When you think of the stereotypical gay man, what comes to mind? For many people, it's the way that he speaks. Gay men, supposedly, talk differently than straight men — they speak at a higher pitch and in a more melodious manner. They pronounce their p's, t's and k's in a crisp, almost nasal tone, or they might have what is called a "gay lisp." Think Nathan Lane in The Birdcage, or Buddy Cole of Kids in the Hall.
These speech characteristics are often associated with homosexuality, but they don't necessarily have anything to do with it. The fact that these traits are often present in certain groups of people — Valley Girls, for instance, or urban kids — suggests that they're culturally determined rather than the result of sexual orientation. Some researchers suggest that young gay people are taught these traits by the media, and so they naturally pick up on them when they start to socialize with other members of their group.

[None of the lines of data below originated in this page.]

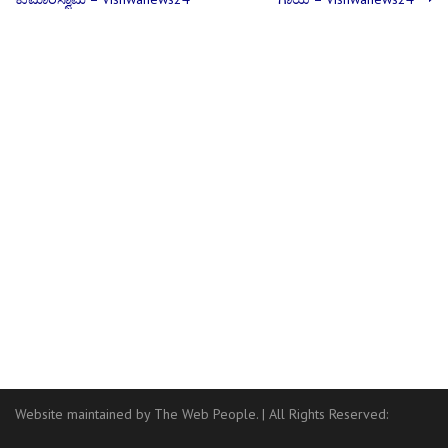
Website maintained by The Web People.
|
All Rights Reserved:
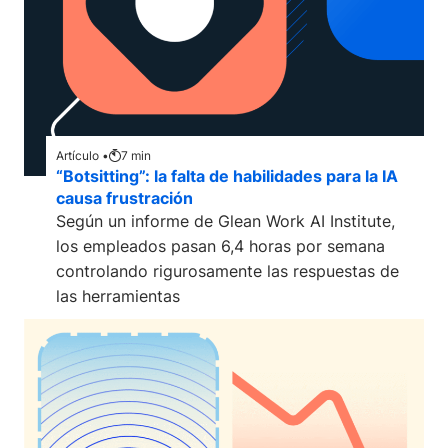
Artículo •
7
min
“Botsitting”: la falta de habilidades para la IA
causa frustración
Según un informe de Glean Work AI Institute,
los empleados pasan 6,4 horas por semana
controlando rigurosamente las respuestas de
las herramientas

In one of the movies that inspired this article, director David Thorpe interviews a man who sounds very much like a stereotypical gay man — but who insists that he doesn't know that he does. He explains that he grew up surrounded by women and that, as a result, his voice developed certain feminine inflections.
Thorpe points out that in a study he conducted, listeners correctly guessed the sexuality of men only 60 percent of the time — so it's important not to assume that the sound of a voice is some sort of indicator of sexuality.